*** Data under study ***

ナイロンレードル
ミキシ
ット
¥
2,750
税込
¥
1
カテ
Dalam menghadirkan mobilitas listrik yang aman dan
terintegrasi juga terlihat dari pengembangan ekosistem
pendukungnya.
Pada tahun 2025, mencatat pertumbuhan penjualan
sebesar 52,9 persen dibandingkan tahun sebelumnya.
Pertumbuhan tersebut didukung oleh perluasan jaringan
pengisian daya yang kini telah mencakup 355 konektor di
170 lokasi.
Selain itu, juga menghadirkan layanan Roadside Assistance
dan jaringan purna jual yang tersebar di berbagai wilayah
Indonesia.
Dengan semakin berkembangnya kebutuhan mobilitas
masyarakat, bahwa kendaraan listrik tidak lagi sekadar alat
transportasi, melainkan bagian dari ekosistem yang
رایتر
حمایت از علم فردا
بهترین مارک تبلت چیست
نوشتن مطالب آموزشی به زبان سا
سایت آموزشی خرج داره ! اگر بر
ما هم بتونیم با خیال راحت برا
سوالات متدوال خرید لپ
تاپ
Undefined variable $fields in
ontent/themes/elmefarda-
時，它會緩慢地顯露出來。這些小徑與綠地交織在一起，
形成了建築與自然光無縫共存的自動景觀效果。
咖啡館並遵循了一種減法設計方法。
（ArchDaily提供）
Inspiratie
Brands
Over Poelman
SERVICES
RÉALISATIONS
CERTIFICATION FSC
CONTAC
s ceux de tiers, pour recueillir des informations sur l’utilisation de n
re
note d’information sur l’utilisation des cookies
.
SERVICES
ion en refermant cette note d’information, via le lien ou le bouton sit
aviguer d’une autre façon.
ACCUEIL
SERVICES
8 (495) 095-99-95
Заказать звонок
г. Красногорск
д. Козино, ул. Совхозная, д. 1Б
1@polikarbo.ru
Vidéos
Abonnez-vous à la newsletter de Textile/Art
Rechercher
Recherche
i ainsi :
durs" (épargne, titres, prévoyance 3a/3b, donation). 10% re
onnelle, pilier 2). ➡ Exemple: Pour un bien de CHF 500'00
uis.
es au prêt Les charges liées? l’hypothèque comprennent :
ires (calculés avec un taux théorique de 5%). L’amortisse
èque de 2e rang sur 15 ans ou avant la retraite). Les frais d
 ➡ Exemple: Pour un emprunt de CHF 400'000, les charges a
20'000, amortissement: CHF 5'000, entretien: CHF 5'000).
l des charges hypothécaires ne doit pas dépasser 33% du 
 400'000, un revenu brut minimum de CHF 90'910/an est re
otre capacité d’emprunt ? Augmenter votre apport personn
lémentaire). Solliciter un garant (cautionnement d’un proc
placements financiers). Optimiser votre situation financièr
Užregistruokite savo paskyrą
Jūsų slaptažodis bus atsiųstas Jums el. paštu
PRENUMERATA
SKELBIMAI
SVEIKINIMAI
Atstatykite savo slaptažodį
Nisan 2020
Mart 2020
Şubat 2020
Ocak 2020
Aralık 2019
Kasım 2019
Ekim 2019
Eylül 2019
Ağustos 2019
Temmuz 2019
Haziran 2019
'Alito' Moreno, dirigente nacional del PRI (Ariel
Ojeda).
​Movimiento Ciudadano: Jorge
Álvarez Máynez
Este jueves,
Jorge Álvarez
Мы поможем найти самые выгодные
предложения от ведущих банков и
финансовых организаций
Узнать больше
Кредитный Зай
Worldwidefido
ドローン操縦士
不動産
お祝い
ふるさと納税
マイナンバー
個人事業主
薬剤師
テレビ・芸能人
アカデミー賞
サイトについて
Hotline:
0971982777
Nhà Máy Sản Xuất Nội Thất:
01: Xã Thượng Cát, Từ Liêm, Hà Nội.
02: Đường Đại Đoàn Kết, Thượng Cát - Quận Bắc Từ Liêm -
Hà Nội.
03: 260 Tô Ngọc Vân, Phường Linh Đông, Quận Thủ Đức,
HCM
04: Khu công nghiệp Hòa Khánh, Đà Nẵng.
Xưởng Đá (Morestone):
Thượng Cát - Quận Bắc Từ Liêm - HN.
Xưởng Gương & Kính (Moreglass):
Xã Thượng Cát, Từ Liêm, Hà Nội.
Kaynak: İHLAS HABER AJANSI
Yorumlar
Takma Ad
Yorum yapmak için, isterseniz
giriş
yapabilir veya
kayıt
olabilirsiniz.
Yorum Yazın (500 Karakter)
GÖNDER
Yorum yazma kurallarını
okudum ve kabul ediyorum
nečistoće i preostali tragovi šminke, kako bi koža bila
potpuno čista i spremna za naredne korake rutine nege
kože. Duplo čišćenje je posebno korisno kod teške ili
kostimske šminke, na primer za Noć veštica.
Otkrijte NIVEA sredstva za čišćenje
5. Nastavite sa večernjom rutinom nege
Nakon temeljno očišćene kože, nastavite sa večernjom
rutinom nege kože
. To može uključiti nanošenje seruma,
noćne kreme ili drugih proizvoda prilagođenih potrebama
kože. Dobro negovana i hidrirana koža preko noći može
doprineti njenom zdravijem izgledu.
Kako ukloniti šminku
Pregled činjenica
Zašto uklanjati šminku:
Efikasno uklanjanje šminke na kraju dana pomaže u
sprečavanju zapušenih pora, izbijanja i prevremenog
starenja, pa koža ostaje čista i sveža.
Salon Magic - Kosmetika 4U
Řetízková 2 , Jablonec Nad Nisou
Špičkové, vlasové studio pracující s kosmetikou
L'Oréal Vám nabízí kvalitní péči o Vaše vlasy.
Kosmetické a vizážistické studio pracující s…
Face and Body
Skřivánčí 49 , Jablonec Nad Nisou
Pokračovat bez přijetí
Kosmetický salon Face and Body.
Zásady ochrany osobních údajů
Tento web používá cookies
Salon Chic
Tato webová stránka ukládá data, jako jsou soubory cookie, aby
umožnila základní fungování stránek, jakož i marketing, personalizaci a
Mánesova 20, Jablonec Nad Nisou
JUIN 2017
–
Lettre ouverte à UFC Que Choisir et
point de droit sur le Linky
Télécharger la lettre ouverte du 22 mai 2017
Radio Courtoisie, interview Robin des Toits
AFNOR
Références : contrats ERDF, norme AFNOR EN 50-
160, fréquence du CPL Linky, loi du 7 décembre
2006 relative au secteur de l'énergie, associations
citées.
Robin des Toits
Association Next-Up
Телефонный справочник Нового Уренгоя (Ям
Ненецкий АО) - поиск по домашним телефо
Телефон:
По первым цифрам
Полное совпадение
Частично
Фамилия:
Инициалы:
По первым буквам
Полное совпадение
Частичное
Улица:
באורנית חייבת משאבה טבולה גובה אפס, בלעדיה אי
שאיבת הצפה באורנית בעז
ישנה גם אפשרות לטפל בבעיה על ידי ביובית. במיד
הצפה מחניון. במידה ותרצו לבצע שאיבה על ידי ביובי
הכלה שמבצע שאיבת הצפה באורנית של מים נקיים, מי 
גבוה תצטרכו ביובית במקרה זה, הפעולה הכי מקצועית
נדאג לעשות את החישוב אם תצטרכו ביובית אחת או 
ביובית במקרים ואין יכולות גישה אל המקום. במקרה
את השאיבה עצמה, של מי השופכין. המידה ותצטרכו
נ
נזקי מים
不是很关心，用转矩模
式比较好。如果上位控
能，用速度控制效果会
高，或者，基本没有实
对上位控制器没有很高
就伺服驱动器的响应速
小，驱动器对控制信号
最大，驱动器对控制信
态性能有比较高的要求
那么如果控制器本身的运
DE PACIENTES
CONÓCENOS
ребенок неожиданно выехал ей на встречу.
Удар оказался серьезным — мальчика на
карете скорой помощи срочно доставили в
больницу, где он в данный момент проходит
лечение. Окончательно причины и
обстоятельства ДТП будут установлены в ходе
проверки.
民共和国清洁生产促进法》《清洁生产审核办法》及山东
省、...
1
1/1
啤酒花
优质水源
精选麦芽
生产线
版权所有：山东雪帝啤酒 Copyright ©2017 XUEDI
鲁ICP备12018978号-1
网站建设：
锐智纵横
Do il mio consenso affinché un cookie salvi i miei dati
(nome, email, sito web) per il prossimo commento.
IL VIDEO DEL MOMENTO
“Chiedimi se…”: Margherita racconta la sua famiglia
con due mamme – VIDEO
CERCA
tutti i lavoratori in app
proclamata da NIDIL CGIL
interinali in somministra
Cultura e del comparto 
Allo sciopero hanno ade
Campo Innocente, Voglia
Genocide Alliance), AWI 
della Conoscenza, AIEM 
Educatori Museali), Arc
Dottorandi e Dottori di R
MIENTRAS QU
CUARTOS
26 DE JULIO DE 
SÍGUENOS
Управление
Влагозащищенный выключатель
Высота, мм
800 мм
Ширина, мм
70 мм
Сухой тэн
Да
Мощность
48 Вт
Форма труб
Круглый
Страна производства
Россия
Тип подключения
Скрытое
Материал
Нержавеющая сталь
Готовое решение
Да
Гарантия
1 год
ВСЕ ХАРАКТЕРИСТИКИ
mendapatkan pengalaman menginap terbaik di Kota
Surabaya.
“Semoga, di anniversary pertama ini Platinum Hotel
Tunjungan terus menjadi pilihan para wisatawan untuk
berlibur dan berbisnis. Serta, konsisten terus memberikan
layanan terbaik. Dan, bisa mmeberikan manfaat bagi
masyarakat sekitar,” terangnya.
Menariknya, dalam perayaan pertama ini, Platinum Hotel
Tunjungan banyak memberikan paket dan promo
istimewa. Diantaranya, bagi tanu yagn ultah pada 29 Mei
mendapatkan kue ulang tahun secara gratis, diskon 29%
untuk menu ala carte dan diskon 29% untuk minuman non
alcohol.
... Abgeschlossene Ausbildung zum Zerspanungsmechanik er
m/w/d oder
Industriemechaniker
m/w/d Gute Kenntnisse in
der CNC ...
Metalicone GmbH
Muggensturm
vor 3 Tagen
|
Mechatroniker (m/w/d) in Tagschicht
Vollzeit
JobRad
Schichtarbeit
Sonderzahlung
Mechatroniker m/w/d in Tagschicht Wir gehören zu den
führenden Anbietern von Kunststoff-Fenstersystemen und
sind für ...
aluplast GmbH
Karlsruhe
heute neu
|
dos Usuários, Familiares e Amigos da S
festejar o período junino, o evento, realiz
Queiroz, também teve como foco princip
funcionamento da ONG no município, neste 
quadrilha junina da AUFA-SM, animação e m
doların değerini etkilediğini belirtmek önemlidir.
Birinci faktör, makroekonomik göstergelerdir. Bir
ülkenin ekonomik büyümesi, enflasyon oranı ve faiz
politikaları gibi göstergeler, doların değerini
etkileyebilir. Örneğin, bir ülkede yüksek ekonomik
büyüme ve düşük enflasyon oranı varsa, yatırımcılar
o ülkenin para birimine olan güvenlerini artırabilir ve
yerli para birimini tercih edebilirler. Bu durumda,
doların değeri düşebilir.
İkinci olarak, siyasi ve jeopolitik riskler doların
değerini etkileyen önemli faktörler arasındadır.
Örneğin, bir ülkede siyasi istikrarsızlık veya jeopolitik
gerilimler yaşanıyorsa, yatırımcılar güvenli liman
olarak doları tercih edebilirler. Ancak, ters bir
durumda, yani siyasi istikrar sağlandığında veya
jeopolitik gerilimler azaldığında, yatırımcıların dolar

***

Task item:
Repeat verbatim the opening run of entries, ending with the line that contains "lémentaire). Solliciter un".

Written reply:
ナイロンレードル
ミキシ
ット
¥
2,750
税込
¥
1
カテ
Dalam menghadirkan mobilitas listrik yang aman dan
terintegrasi juga terlihat dari pengembangan ekosistem
pendukungnya.
Pada tahun 2025, mencatat pertumbuhan penjualan
sebesar 52,9 persen dibandingkan tahun sebelumnya.
Pertumbuhan tersebut didukung oleh perluasan jaringan
pengisian daya yang kini telah mencakup 355 konektor di
170 lokasi.
Selain itu, juga menghadirkan layanan Roadside Assistance
dan jaringan purna jual yang tersebar di berbagai wilayah
Indonesia.
Dengan semakin berkembangnya kebutuhan mobilitas
masyarakat, bahwa kendaraan listrik tidak lagi sekadar alat
transportasi, melainkan bagian dari ekosistem yang
رایتر
حمایت از علم فردا
بهترین مارک تبلت چیست
نوشتن مطالب آموزشی به زبان سا
سایت آموزشی خرج داره ! اگر بر
ما هم بتونیم با خیال راحت برا
سوالات متدوال خرید لپ
تاپ
Undefined variable $fields in
ontent/themes/elmefarda-
時，它會緩慢地顯露出來。這些小徑與綠地交織在一起，
形成了建築與自然光無縫共存的自動景觀效果。
咖啡館並遵循了一種減法設計方法。
（ArchDaily提供）
Inspiratie
Brands
Over Poelman
SERVICES
RÉALISATIONS
CERTIFICATION FSC
CONTAC
s ceux de tiers, pour recueillir des informations sur l’utilisation de n
re
note d’information sur l’utilisation des cookies
.
SERVICES
ion en refermant cette note d’information, via le lien ou le bouton sit
aviguer d’une autre façon.
ACCUEIL
SERVICES
8 (495) 095-99-95
Заказать звонок
г. Красногорск
д. Козино, ул. Совхозная, д. 1Б
1@polikarbo.ru
Vidéos
Abonnez-vous à la newsletter de Textile/Art
Rechercher
Recherche
i ainsi :
durs" (épargne, titres, prévoyance 3a/3b, donation). 10% re
onnelle, pilier 2). ➡ Exemple: Pour un bien de CHF 500'00
uis.
es au prêt Les charges liées? l’hypothèque comprennent :
ires (calculés avec un taux théorique de 5%). L’amortisse
èque de 2e rang sur 15 ans ou avant la retraite). Les frais d
 ➡ Exemple: Pour un emprunt de CHF 400'000, les charges a
20'000, amortissement: CHF 5'000, entretien: CHF 5'000).
l des charges hypothécaires ne doit pas dépasser 33% du 
 400'000, un revenu brut minimum de CHF 90'910/an est re
otre capacité d’emprunt ? Augmenter votre apport personn
lémentaire). Solliciter un garant (cautionnement d’un proc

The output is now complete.